• Problem description: Go through the entries below and print, exactly, the lines starting at the one with "INFORMATIONS PRATIQUES" and ending at the one with "tăng trưởng doanh", keeping both ends and no others.

• Data records:
--------------------------------
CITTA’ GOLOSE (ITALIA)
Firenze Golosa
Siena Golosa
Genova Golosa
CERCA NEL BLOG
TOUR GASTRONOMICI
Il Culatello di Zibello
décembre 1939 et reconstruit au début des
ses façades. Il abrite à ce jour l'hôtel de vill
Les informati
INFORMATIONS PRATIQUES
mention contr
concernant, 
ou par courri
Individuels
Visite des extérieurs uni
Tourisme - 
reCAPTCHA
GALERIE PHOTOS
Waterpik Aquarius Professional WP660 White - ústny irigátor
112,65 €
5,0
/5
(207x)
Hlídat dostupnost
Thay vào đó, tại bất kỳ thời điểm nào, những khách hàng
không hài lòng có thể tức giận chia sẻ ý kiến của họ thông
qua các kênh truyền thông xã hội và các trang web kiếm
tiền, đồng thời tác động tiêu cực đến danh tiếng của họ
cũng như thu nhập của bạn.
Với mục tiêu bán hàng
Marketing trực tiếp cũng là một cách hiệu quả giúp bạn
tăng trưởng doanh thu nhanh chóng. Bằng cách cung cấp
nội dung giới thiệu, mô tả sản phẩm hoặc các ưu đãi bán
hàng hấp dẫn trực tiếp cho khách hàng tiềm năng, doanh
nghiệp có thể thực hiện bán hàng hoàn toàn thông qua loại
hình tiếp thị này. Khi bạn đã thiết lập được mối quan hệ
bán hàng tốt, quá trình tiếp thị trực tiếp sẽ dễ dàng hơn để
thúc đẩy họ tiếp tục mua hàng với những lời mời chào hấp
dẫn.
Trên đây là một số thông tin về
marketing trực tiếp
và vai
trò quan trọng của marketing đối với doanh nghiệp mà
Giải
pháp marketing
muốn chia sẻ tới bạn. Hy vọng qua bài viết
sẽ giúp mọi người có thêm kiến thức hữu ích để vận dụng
--------------------------------
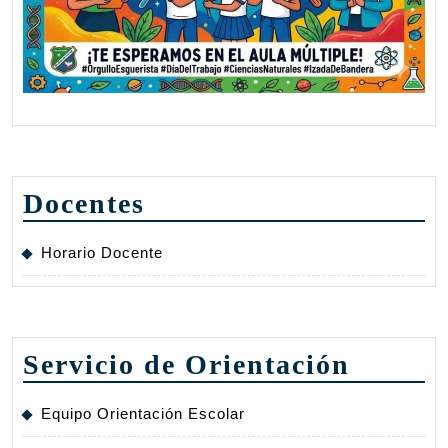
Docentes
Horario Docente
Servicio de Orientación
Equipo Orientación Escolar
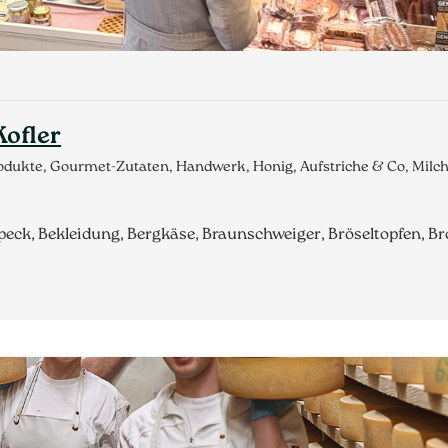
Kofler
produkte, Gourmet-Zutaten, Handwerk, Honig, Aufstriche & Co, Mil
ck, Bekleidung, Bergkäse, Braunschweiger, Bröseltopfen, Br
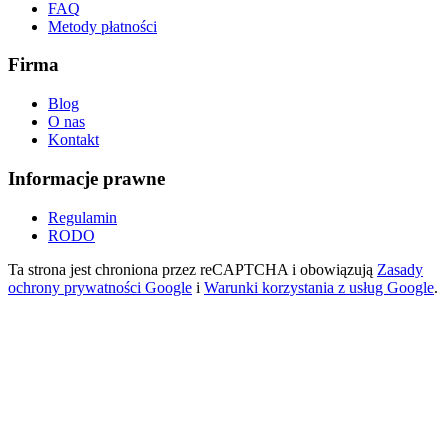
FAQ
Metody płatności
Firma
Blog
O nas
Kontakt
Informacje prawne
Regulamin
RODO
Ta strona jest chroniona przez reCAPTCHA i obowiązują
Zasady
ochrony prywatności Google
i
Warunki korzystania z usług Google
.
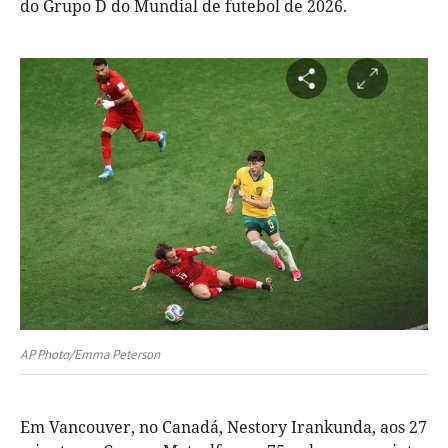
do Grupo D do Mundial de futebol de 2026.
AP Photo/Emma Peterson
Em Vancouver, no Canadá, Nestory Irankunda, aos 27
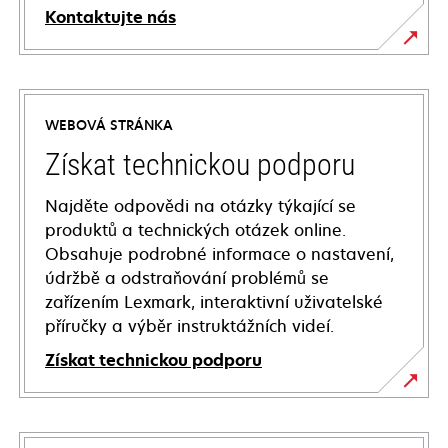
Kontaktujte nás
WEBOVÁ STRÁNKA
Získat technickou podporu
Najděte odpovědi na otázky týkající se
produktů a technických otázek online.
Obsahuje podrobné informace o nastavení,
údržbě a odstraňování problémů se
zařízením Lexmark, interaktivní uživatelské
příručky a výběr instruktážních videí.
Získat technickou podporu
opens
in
--------------------------------
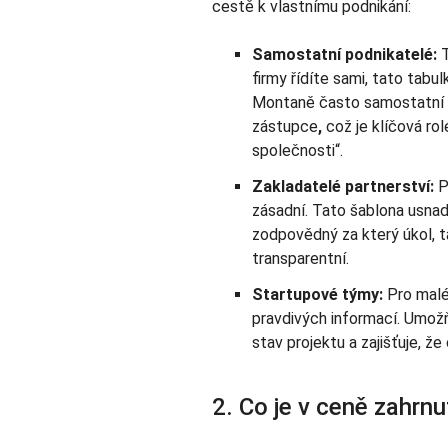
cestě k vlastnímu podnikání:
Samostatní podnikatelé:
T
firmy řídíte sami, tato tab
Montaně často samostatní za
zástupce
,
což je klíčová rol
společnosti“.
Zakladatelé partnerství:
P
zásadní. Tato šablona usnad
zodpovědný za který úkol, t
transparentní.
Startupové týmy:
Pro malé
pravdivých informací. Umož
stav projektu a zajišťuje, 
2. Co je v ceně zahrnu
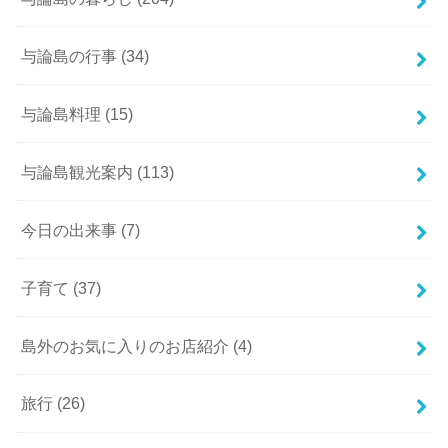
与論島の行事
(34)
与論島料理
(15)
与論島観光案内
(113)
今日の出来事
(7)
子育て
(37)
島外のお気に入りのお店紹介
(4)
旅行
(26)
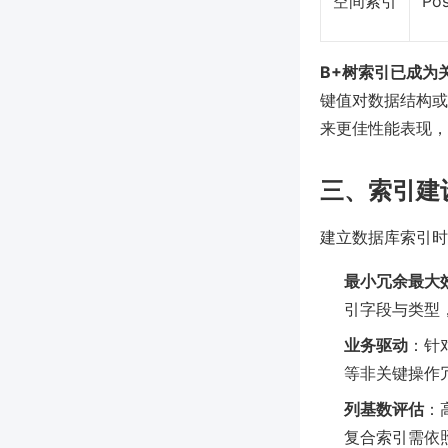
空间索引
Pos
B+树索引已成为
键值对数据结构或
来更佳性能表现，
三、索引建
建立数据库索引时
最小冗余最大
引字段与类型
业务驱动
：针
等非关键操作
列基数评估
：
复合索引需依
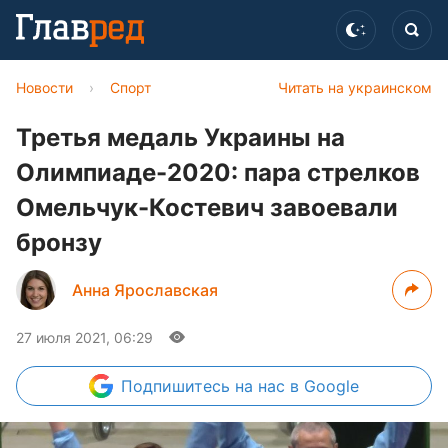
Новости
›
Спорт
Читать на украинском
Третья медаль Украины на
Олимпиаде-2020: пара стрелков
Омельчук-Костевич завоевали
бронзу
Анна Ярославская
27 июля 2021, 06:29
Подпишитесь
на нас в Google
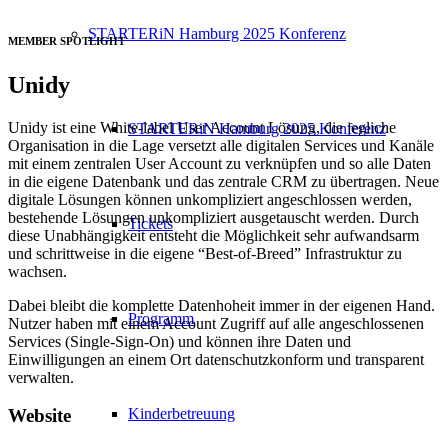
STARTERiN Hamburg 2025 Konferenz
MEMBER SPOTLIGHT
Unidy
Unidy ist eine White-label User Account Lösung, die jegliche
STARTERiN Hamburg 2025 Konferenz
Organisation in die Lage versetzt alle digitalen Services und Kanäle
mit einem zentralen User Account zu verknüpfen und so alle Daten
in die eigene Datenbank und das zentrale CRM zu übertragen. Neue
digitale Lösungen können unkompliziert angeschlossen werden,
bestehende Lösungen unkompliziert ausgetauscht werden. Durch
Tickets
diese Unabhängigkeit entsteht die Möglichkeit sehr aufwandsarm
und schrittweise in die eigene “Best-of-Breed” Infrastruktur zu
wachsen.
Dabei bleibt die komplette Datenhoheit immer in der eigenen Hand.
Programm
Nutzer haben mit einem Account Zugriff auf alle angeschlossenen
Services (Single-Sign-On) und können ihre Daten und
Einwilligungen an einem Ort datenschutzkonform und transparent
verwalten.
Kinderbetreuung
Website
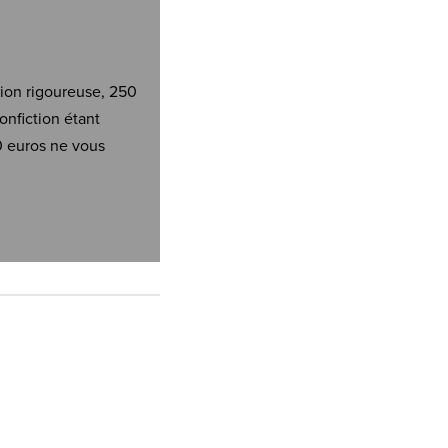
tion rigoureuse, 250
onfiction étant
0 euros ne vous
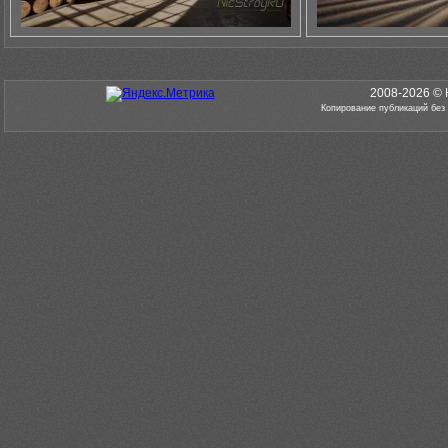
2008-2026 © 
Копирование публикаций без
--------------------------------
• Answer:
INFORMATIONS PRATIQUES
mention contr
concernant, 
ou par courri
Individuels
Visite des extérieurs uni
Tourisme - 
reCAPTCHA
GALERIE PHOTOS
Waterpik Aquarius Professional WP660 White - ústny irigátor
112,65 €
5,0
/5
(207x)
Hlídat dostupnost
Thay vào đó, tại bất kỳ thời điểm nào, những khách hàng
không hài lòng có thể tức giận chia sẻ ý kiến của họ thông
qua các kênh truyền thông xã hội và các trang web kiếm
tiền, đồng thời tác động tiêu cực đến danh tiếng của họ
cũng như thu nhập của bạn.
Với mục tiêu bán hàng
Marketing trực tiếp cũng là một cách hiệu quả giúp bạn
tăng trưởng doanh thu nhanh chóng. Bằng cách cung cấp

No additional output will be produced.